Abstract

Early diagnosis of lung fibrosis has been hampered by the lack of a simple, convenient and specific method. Recently Rohde et al. developed an assay method for Type III procollagen peptide. Type III procollagen peptide, an extension peptide released during the biosynthesis of collagen Type III, has been known as a good marker for hepatic fibrosis. Therefore, we applied this assay to the patients with idiopathic pulmonary fibrosis, lung fibrosis in collagen disease and silicosis. And also we measured the serum level of the peptide in the healthy workers being exposed to silica. Normal value of the peptide in adults was 8.3 +/- 2.6 (mean +/- SD; n = 32) ng/ml. The upper value over mean + 2SD, 13.4 ng/ml, was regarded as abnormal value.

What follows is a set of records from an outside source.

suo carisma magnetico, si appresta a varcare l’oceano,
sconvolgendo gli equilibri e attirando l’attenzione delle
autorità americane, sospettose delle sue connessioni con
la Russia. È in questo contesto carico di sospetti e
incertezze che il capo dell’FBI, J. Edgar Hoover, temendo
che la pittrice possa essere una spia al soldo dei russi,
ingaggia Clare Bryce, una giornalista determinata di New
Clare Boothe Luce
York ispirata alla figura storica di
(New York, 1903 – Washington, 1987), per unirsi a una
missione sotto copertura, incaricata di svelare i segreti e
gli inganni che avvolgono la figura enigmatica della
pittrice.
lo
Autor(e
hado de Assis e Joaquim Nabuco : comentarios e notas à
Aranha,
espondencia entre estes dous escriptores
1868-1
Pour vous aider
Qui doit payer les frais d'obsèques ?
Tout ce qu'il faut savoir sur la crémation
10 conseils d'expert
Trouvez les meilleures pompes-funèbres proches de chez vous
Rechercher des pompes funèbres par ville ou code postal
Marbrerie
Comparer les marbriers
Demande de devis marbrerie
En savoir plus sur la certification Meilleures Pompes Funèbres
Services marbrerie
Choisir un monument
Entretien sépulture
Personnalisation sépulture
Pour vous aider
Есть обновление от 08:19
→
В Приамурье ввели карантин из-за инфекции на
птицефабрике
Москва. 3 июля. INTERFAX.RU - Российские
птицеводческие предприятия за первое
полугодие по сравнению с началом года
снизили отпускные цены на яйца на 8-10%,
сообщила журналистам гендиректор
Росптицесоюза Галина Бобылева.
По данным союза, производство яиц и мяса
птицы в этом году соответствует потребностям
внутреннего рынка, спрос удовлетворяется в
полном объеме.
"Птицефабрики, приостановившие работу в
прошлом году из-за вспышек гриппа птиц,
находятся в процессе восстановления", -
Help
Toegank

Six patients with idiopathic pulmonary fibrosis, and lung fibrosis in collagen disease showed a significant increased level of 19.0 +/- 9.6 ng/ml (P less than 0.02). Four of 6 patients had abnormal high values. On the other hand, the patients with silicosis had not so high levels of peptide (12.6 +/- 6.5 ng/ml; n = 24; P less than 0.01), but 25% of the patients showed abnormal values. There were 2 cases among 19 healthy workers being exposed to silica who revealed slight abnormal values, 15.6 and 16.7 ng/ml. These observations suggest that the assay has a prognostic value for lung fibrosis and also is useful for the early detection of active lung fibrosis in the workers, even though Type III procollagen biosynthesis is already low in the late stages of silicosis.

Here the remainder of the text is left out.